*** Block opens ***

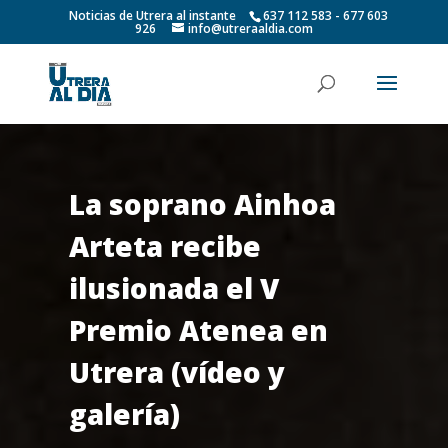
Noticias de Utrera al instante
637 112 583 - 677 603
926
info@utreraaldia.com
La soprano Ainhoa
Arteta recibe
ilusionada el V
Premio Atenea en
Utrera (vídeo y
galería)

*** Block closes ***
*** Block opens ***

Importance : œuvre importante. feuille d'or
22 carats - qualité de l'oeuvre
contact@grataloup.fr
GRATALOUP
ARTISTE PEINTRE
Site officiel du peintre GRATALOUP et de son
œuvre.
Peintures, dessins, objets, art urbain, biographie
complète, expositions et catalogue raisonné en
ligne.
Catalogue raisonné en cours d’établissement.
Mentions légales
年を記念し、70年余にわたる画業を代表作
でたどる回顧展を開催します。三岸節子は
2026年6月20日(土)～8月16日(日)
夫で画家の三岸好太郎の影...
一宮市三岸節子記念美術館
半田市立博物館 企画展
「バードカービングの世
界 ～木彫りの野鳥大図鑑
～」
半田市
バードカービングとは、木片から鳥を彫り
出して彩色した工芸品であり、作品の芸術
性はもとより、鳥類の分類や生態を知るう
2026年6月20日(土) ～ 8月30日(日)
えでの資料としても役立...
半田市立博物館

*** Block closes ***

> **ASSIGNMENT**: If a line of the entries holds the word "œuvre", copy it out.

> **WORKED SOLUTION**:
Importance : œuvre importante. feuille d'or
œuvre.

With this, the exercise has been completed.